◆ Work to be completed ◆
Return every line from the one with "その後、小屋内の内装が完成してから本格的な引っ越しを" through the one with "小屋づくり⑧ その他 ～小屋の塗装", inclusive, exactly as it appears below.

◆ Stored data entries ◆
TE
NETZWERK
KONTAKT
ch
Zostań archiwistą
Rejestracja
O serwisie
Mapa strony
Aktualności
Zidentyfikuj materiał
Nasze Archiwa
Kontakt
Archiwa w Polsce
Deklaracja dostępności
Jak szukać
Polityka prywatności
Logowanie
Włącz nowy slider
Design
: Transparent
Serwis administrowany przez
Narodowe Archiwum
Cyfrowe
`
* * *
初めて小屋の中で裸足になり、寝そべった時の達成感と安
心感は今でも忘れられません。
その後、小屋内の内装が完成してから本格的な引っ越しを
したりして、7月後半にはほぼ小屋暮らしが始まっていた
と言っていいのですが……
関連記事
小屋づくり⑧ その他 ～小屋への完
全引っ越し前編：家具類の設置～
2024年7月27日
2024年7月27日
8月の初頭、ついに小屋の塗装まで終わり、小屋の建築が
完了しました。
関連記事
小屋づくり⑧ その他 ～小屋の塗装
--
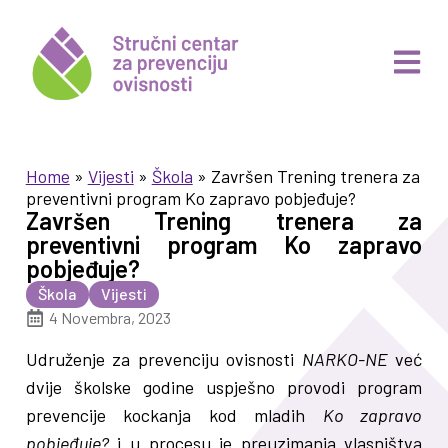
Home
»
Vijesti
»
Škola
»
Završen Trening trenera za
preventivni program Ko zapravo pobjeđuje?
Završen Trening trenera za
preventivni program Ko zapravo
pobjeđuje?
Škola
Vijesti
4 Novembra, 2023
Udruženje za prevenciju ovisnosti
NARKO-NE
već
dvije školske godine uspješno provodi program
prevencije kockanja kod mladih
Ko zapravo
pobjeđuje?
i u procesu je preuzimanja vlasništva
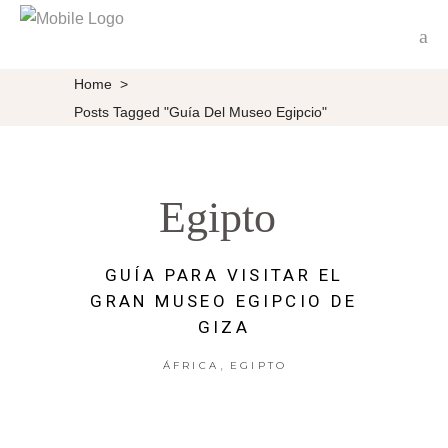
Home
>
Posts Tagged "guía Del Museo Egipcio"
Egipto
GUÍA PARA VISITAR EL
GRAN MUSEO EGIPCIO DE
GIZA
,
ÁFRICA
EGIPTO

◆ Output of the exercise ◆
その後、小屋内の内装が完成してから本格的な引っ越しを
したりして、7月後半にはほぼ小屋暮らしが始まっていた
と言っていいのですが……
関連記事
小屋づくり⑧ その他 ～小屋への完
全引っ越し前編：家具類の設置～
2024年7月27日
2024年7月27日
8月の初頭、ついに小屋の塗装まで終わり、小屋の建築が
完了しました。
関連記事
小屋づくり⑧ その他 ～小屋の塗装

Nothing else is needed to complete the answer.